For the long term, based on the previous analysis, the results indicate that the duration of precipitation extremes in the IMP were decreasing due to various causal factors, while their decreases may result in wide fluctuation in soil water content with less plant available, in some periods. The available nutrients in the water are also changing, which can dramatically affect plants growth rate and even the distribution of plant types. For example, in Ordos Plateau, Stipa and Cynachum spp. (shallow roots and dependent on light rain events) have been replaced by Artemisia spp. (deeper roots and dependent on larger rain events) due to the occasional drought [43]. Vegetation competition could be changing, affecting the biomass of different kinds of forage grass and the nutritive composition of natural grassland [44]. Spatial differences of precipitation extremes in the IMP can indirectly lead to different livestock productivity by feeding different kinds of forage grass or as a result of changes in disease occurrence and in insect and weed populations [45]. This is resulting in income differences in the regional agricultural economy. Traditional livestock production is mainly based on grassland resources in IMP [46], which plays an important role in agriculture and animal husbandry. Twenty-six percent of the region’s gross domestic product (GDP) comes from agriculture and animal husbandry and 80% of the output value of agriculture and animal husbandry comes from animal husbandry [47]. Precipitation extremes have a close relationship with agriculture and animal husbandry and, thus, with the region’s economy.

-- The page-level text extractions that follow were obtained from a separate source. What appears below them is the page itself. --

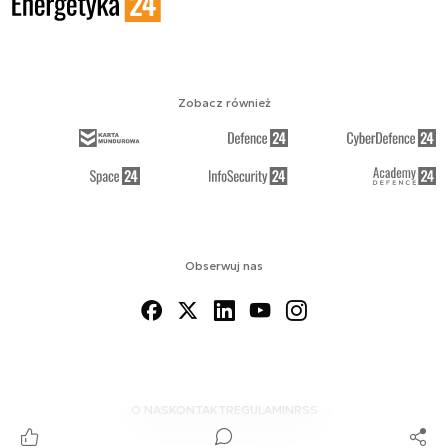
Zobacz również
Obserwuj nas
O NAS
KONTAKT
REGULAMIN
RSS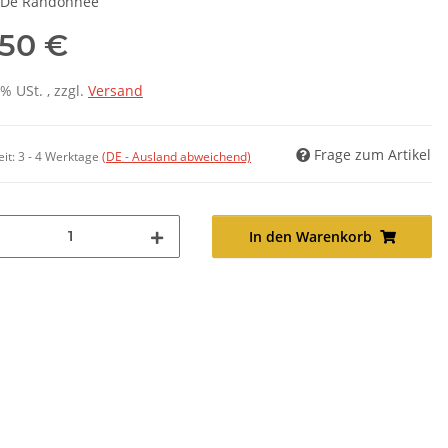
 De Randonnée
,50 €
7% USt. , zzgl.
Versand
Frage zum Artikel
eit:
3 - 4 Werktage
(DE - Ausland abweichend)
In den Warenkorb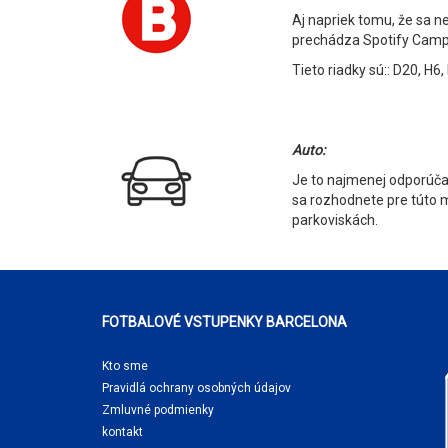
Aj napriek tomu, že sa n
prechádza Spotify Camp
Tieto riadky sú:: D20, H6, 
Auto:
Je to najmenej odporúčan
sa rozhodnete pre túto m
parkoviskách.
FOTBALOVÉ VSTUPENKY BARCELONA
Kto sme
Pravidlá ochrany osobných údajov
Zmluvné podmienky
kontakt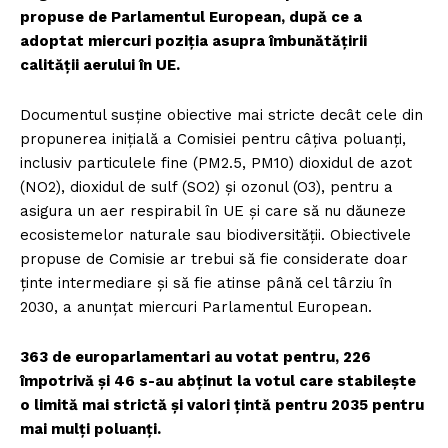
propuse de Parlamentul European, după ce a
adoptat miercuri poziția asupra îmbunătățirii
calității aerului în UE.
Documentul susține obiective mai stricte decât cele din
propunerea inițială a Comisiei pentru câțiva poluanți,
inclusiv particulele fine (PM2.5, PM10) dioxidul de azot
(NO2), dioxidul de sulf (SO2) și ozonul (O3), pentru a
asigura un aer respirabil în UE și care să nu dăuneze
ecosistemelor naturale sau biodiversităţii. Obiectivele
propuse de Comisie ar trebui să fie considerate doar
ținte intermediare și să fie atinse până cel târziu în
2030, a anunțat miercuri Parlamentul European.
363 de europarlamentari au votat pentru, 226
împotrivă și 46 s-au abținut la votul care stabilește
o limită mai strictă și valori țintă pentru 2035 pentru
mai mulți poluanți.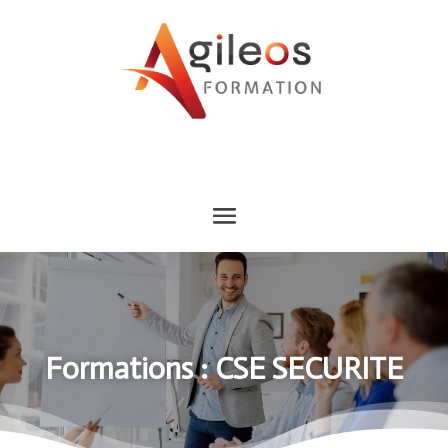
Formations : CSE SECURITE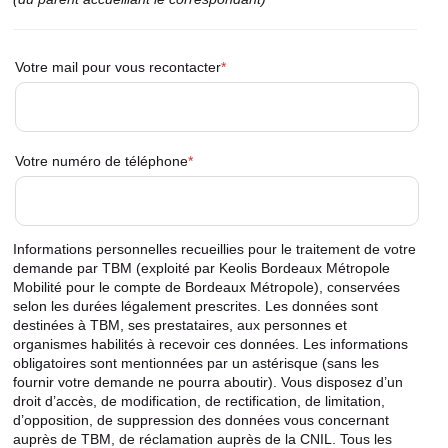
Parent
Votre mail pour vous recontacter
Votre numéro de téléphone
Informations personnelles recueillies pour le traitement de votre
demande par TBM (exploité par Keolis Bordeaux Métropole
Mobilité pour le compte de Bordeaux Métropole), conservées
selon les durées légalement prescrites. Les données sont
destinées à TBM, ses prestataires, aux personnes et
organismes habilités à recevoir ces données. Les informations
obligatoires sont mentionnées par un astérisque (sans les
fournir votre demande ne pourra aboutir). Vous disposez d’un
droit d’accès, de modification, de rectification, de limitation,
d’opposition, de suppression des données vous concernant
auprès de TBM, de réclamation auprès de la CNIL. Tous les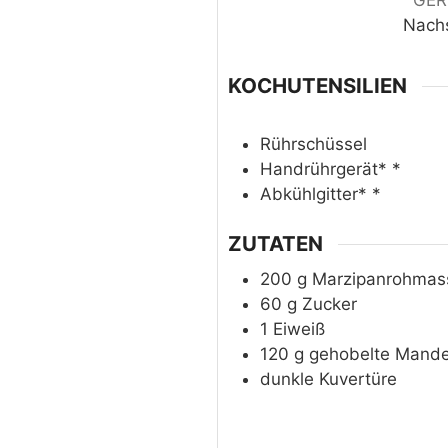
GER
Nach
KOCHUTENSILIEN
Rührschüssel
Handrührgerät*
*
Abkühlgitter*
*
ZUTATEN
200
g
Marzipanrohmas
60
g
Zucker
1
Eiweiß
120
g
gehobelte Mande
dunkle Kuvertüre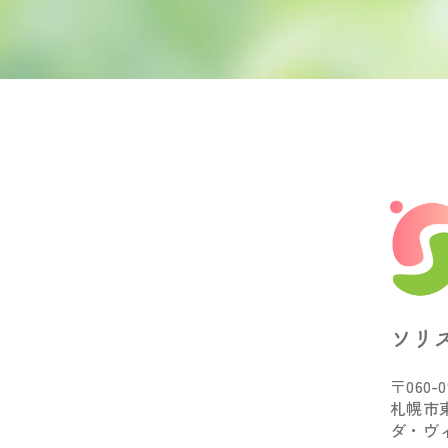
ソリ
〒060-0
札幌市東
ダ・ヴ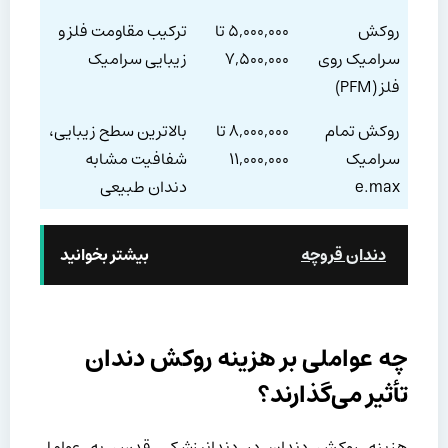
روکش
۵,۰۰۰,۰۰۰ تا
ترکیب مقاومت فلز و
سرامیک روی
۷,۵۰۰,۰۰۰
زیبایی سرامیک
فلز (PFM)
روکش تمام
۸,۰۰۰,۰۰۰ تا
بالاترین سطح زیبایی،
سرامیک
۱۱,۰۰۰,۰۰۰
شفافیت مشابه
e.max
دندان طبیعی
دندان قروچه
بیشتر بخوانید
چه عواملی بر هزینه روکش دندان
تأثیر می‌گذارند؟
هزینه روکش دندان در دندانپزشکی قدس به عوامل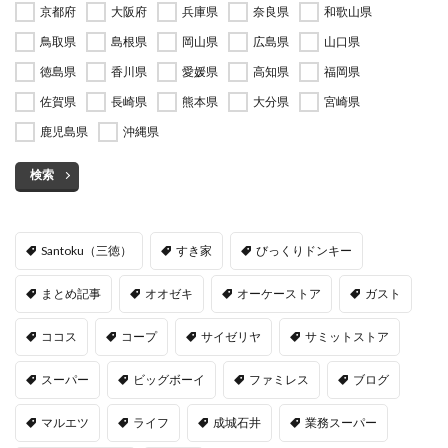
京都府
大阪府
兵庫県
奈良県
和歌山県
鳥取県
島根県
岡山県
広島県
山口県
徳島県
香川県
愛媛県
高知県
福岡県
佐賀県
長崎県
熊本県
大分県
宮崎県
鹿児島県
沖縄県
検索
Santoku（三徳）
すき家
びっくりドンキー
まとめ記事
オオゼキ
オーケーストア
ガスト
ココス
コープ
サイゼリヤ
サミットストア
スーパー
ビッグボーイ
ファミレス
ブログ
マルエツ
ライフ
成城石井
業務スーパー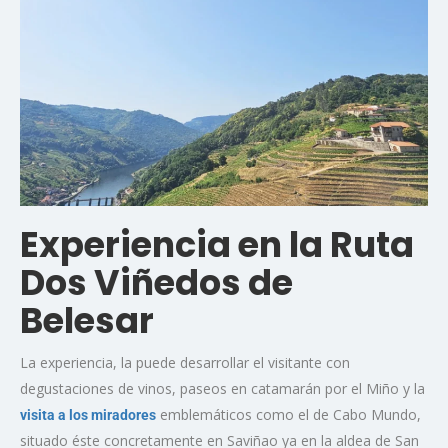
Experiencia en la Ruta
Dos Viñedos de
Belesar
La experiencia, la puede desarrollar el visitante con
degustaciones de vinos, paseos en catamarán por el Miño y la
emblemáticos como el de Cabo Mundo,
visita a los miradores
situado éste concretamente en Saviñao ya en la aldea de San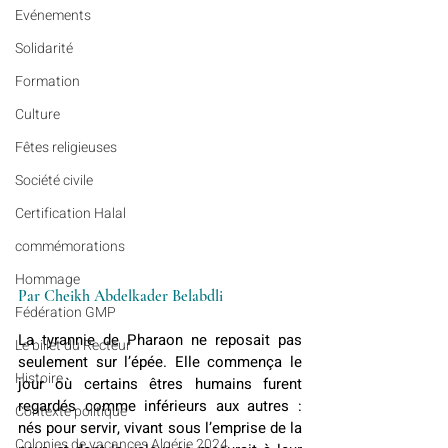
Evénements
Solidarité
Formation
Culture
Fêtes religieuses
Société civile
Certification Halal
commémorations
Hommage
Par Cheikh Abdelkader Belabdli
Fédération GMP
La tyrannie de Pharaon ne reposait pas 
Le billet du Recteur
seulement sur l’épée. Elle commença le 
Histoire
jour où certains êtres humains furent 
regardés comme inférieurs aux autres : 
Contexte politique
nés pour servir, vivant sous l’emprise de la 
Colonies de vacances Algérie 2024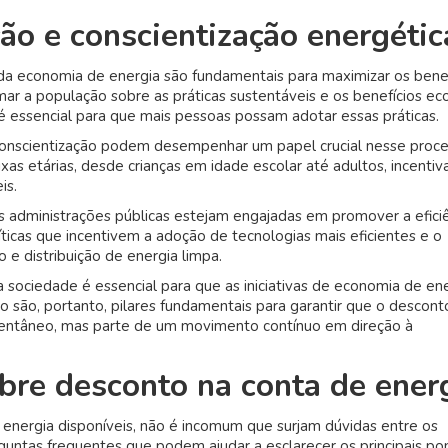
ão e conscientização energétic
 da economia de energia são fundamentais para maximizar os bene
mar a população sobre as práticas sustentáveis e os benefícios e
 é essencial para que mais pessoas possam adotar essas práticas.
onscientização podem desempenhar um papel crucial nesse proce
ixas etárias, desde crianças em idade escolar até adultos, incenti
is.
s administrações públicas estejam engajadas em promover a efici
íticas que incentivem a adoção de tecnologias mais eficientes e o
 e distribuição de energia limpa.
a sociedade é essencial para que as iniciativas de economia de en
 são, portanto, pilares fundamentais para garantir que o descont
mentâneo, mas parte de um movimento contínuo em direção à
bre desconto na conta de ener
energia disponíveis, não é incomum que surjam dúvidas entre os
untas frequentes que podem ajudar a esclarecer os principais po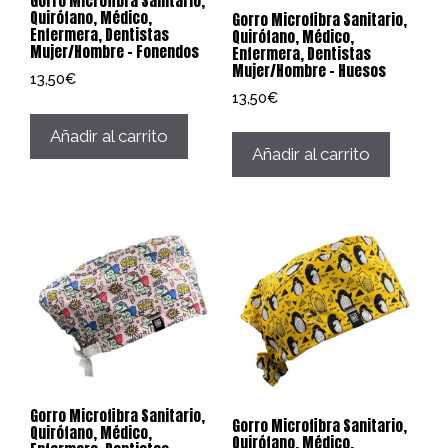
Gorro Microfibra Sanitario,
Quirófano, Médico,
Gorro Microfibra Sanitario,
Enfermera, Dentistas
Quirófano, Médico,
Mujer/Hombre – Fonendos
Enfermera, Dentistas
Mujer/Hombre – Huesos
13,50
€
13,50
€
Añadir al carrito
Añadir al carrito
Gorro Microfibra Sanitario,
Gorro Microfibra Sanitario,
Quirófano, Médico,
Quirófano, Médico,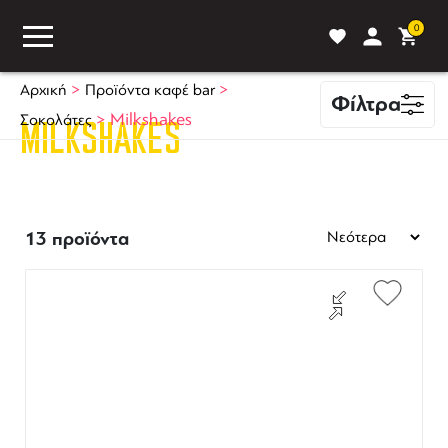
0
>
>
Αρχική
Προϊόντα καφέ bar
Φίλτρα
>
Milkshakes
Σοκολάτες
MILKSHAKES
ASS
BLOG
ΣΥΓΚΡΙΣΗ
13 προϊόντα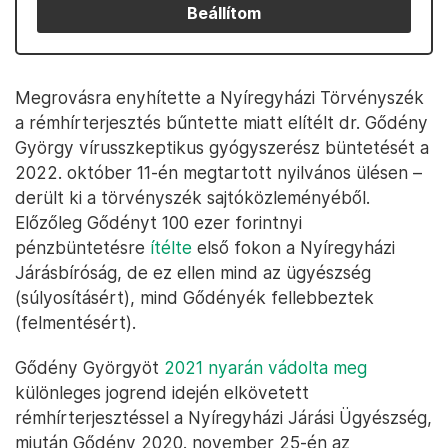
Beállítom
Megrovásra enyhítette a Nyíregyházi Törvényszék
a rémhírterjesztés bűntette miatt elítélt dr. Gődény
György vírusszkeptikus gyógyszerész büntetését a
2022. október 11-én megtartott nyilvános ülésen –
derült ki a törvényszék sajtóközleményéből.
Előzőleg Gődényt 100 ezer forintnyi
pénzbüntetésre
ítélte
első fokon a Nyíregyházi
Járásbíróság, de ez ellen mind az ügyészség
(súlyosításért), mind Gődényék fellebbeztek
(felmentésért).
Gődény Györgyöt
2021 nyarán vádolta meg
különleges jogrend idején elkövetett
rémhírterjesztéssel a Nyíregyházi Járási Ügyészség,
miután Gődény 2020. november 25-én az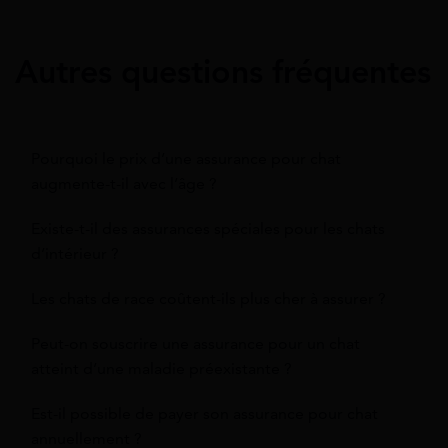
Autres questions fréquentes
Pourquoi le prix d’une assurance pour chat
augmente-t-il avec l’âge ?
Existe-t-il des assurances spéciales pour les chats
d’intérieur ?
Les chats de race coûtent-ils plus cher à assurer ?
Peut-on souscrire une assurance pour un chat
atteint d’une maladie préexistante ?
Est-il possible de payer son assurance pour chat
annuellement ?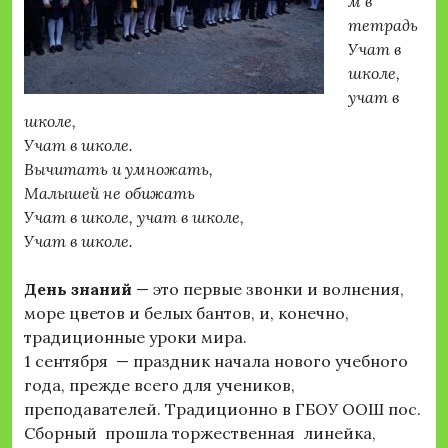
м в
тетрадь
Учат в
школе,
учат в
школе,
Учат в школе.
Вычитать и умножать,
Малышей не обижать
Учат в школе, учат в школе,
Учат в школе.
День знаний
— это первые звонки и волнения,
море цветов и белых бантов, и, конечно,
традиционные уроки мира.
1 сентября — праздник начала нового учебного
года, прежде всего для учеников,
преподавателей. Традиционно в ГБОУ ООШ пос.
Сборный прошла торжественная линейка,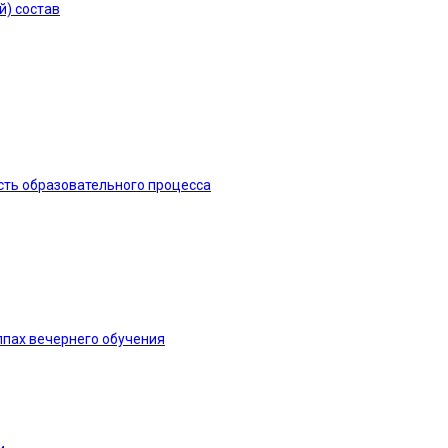
й) состав
сть образовательного процесса
ппах вечернего обучения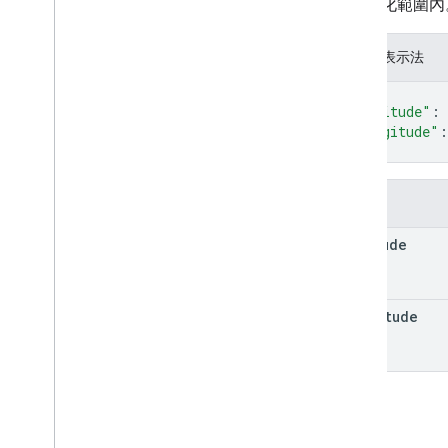
在正規化範圍內
Postal
Address
簡報需求
價格
JSON 表示法
價格屬性
{
Price
Type
"latitude"
: 
建議訂單
"longitude"
:
}
Purchase
Fulfillment
Info
購買類型
Purchase
Returns
Info
欄位
購買狀態
latitude
購買類型
原因類型
註冊更新狀態
longitude
Register
Update
Value 值
Register
Update
Value
Spec
預訂狀態
預訂類型
結果類型
登入狀態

As some data are not publicly accessible in China [48], only the output value of agriculture and animal husbandry from 1996 to 2014 were collected. Figure 6 indicates that from 1996 to 2014, the output value of agriculture and animal husbandry increased annually, the corresponding precipitation extremes showed a decrease trend based on the results in Figure 2. In detail, around 2000 and 2005 are the transition years. From 1996 to 2000, the gross output value of agriculture and animal husbandry change stably, and from 2001 to 2005 they increased slowly, while after 2005, they increased sharply. Among the extreme precipitation indices in Figure 2, the lower values were occurring in 2000 and 2005. Importantly, some precipitation indices increased after 2005, but the gross output value of agriculture and animal husbandry continued increasing, probably due to the livestock improvement in 2005 (http://www.zhengchang.com/html/hynews/article-906.htm). Additionally, the IMP is the key implementation province in the six large-scale ecological restoration programs from 2002 [6], such as the “Three-north Shelter-belt Forest Construction Project”, “Grain for Green Project”, “Beijing-Tianjin Sand Source Control Program”, and “Natural Forest Conservation Program”, which aim to protect and improve the ecological environment and ensure that the sustainable development of animal husbandry.
Based on the previous analysis, it is seen that during a decrease of precipitation extremes, the gross output value of agriculture and animal husbandry simultaneously increased. These results can indicate that the decreased precipitation extremes can result in the increase of gross output value of agriculture and animal husbandry. In addition, human activities such as livestock improvement and ecological restoration programs also contribute to the increase of gross output value of agriculture and animal husbandry. As far as the influence of precipitation extremes to agriculture in the area is concerned, the following features were identified:
*
Summer yields of crops such as wheat may be reduced.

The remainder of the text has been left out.